Hillary's No Classified Email Claim Fails the Laugh Test

U.S. Secretary of State Clinton delivers a speech at Georgetown University in Washington

Years ago, I used to be an Air Force IT contractor.  I used to manage an unclassified email system (among other things) in an office that regularly (as in daily) dealt with classified information.

And I can say with some certainty that Hillary Clinton is—charitably—wrong, or lying, when she claims she never emailed anything classified, ever, in her term as Secretary of State.

The New York Times agrees with me on this.

“I did not email any classified material to anyone on my email,” Mrs.

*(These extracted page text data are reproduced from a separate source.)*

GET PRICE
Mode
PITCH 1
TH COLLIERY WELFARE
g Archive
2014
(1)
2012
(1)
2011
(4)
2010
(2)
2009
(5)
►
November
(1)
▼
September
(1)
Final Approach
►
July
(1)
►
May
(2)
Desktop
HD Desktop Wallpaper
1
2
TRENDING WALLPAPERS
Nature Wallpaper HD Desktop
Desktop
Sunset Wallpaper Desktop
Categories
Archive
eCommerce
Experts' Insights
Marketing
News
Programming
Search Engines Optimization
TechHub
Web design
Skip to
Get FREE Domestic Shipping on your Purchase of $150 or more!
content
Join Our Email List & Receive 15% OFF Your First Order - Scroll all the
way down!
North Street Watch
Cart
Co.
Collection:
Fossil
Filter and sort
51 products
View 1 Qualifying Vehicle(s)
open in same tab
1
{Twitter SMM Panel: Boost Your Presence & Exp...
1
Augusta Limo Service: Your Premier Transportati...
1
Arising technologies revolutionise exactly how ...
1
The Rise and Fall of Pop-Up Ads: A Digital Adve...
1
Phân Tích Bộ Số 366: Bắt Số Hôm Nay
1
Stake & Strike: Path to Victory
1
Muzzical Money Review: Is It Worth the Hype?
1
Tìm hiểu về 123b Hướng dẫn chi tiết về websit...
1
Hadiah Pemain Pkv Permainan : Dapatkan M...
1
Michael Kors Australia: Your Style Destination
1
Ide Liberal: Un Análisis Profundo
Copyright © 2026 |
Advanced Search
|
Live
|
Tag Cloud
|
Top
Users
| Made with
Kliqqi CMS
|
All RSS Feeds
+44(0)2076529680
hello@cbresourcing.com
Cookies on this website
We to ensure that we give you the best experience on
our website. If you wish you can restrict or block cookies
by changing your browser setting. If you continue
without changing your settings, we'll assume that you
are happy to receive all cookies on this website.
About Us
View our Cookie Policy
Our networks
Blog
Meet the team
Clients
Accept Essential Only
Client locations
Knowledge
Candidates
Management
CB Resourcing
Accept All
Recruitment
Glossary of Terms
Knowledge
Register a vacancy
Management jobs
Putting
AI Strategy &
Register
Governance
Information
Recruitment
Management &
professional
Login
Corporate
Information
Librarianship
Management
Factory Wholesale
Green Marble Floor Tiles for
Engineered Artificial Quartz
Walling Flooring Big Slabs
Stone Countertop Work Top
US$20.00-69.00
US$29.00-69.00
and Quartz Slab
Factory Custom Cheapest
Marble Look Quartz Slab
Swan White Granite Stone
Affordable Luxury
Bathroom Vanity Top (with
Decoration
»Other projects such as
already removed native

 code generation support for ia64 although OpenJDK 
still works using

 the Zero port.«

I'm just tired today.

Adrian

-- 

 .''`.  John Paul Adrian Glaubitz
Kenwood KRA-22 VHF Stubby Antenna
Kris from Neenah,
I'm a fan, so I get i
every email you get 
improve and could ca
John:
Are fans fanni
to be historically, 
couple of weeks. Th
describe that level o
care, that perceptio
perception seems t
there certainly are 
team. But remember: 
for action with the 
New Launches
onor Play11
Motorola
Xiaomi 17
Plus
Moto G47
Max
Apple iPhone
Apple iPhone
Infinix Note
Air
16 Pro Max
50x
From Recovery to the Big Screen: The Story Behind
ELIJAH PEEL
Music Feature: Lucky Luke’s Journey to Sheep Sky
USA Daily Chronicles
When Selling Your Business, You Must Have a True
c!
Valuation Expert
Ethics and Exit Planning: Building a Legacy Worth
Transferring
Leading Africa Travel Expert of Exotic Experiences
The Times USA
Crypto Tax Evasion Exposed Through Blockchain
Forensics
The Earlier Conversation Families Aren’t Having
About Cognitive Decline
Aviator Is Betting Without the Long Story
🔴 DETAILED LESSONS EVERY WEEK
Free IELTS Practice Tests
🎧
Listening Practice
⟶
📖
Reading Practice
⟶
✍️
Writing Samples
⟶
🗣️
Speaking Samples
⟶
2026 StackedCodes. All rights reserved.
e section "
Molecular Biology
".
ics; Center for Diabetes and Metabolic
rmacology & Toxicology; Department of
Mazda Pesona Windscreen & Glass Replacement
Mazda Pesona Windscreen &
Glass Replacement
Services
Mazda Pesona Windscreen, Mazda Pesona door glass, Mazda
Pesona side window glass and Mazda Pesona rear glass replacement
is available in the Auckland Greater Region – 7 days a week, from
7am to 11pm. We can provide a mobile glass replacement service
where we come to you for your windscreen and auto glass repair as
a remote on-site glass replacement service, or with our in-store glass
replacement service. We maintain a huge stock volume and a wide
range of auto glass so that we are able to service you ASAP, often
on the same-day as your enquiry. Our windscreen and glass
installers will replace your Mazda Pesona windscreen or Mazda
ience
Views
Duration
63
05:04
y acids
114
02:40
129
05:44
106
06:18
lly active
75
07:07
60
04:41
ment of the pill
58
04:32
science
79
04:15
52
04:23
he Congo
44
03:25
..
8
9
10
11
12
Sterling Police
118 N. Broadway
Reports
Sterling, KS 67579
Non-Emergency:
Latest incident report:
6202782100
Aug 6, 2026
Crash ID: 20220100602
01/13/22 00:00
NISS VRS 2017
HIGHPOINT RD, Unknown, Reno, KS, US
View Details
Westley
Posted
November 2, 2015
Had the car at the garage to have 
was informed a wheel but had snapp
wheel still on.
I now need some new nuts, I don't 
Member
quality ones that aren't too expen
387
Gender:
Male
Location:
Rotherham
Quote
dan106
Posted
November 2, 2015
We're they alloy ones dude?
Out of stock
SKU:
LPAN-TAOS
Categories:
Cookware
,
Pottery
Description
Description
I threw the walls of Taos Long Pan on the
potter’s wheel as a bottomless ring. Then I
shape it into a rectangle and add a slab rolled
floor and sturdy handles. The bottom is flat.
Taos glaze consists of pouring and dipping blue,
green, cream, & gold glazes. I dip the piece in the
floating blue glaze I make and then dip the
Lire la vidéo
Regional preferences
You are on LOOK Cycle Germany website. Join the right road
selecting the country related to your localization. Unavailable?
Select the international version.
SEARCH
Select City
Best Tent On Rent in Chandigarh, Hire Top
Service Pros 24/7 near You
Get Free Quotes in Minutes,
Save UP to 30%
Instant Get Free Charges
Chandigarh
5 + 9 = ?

Clinton said at a news conference on Tuesday at the United Nations. “I’m certainly well aware of the classification requirements and did not send classified material.”

But some secrecy experts and former government officials on Tuesday were skeptical, noting the interesting turnabout that had a former top official insisting, for once, that none of her exchanges were secret.

Hillary Clinton is a lawyer—with trial experience.  She knows how to thread a phrase through a needle’s eye.  She knows how to present just enough of the truth, surrounded by argument, to make you believe her story, or at least doubt your doubts.

But her claim that she never, ever, sent or received a single classified piece of information on her email, which she used profligately for both official and unofficial purposes, simply fails the laugh test.

As a small example: the Secretary of State’s schedule, aircraft, transportation routes, security, and meeting briefs in sensitive countries are all classified.  Some of this is very highly classified as OPSEC—operational security.  A single email saying “I get in at 3pm, meeting with (whoever)” would fall under OPSEC.

More than once, I had to shut down our servers and “sanitize” them for people making simple OPSEC mistakes—innocent errors, but serious in the sense that classified information was released in an unclassified environment.  I had to witness one colonel receive a dress-down (over a classified STU phone) for using the tail number of a combat aircraft in an email to families awaiting their aircrew.  The email contained enough details to give away the position of a class “A” critical asset (potentially a big deal).

The location and future plans of senior cabinet officials, not to mention the president, is, by definition, critical, and a big security deal.  Again, the NYT supports this by the experts it consulted.

A former senior State Department official who served before the Obama administration said that while it was hard to be certain, it seemed unlikely that classified information could be kept out of the more than 30,000 emails that Mrs. Clinton’s staff identified as involving government business.

“I would assume that more than 50 percent of what the secretary of state dealt with was classified,” said the former official, who would speak only on the condition of anonymity because he did not want to seem ungracious to Mrs. Clinton. “Was every single email of the secretary of state completely unclassified? Maybe, but it’s hard to imagine.”

Very hard to imagine, indeed.

If President Obama is the iPad president—taking his secure briefings, and who knows what else—on his tablet, I think Hillary will be the gmail president.  If she ever by some cataclysm assumes office, I expect we’ll all be watching special ops on Google hangouts, along with our enemies.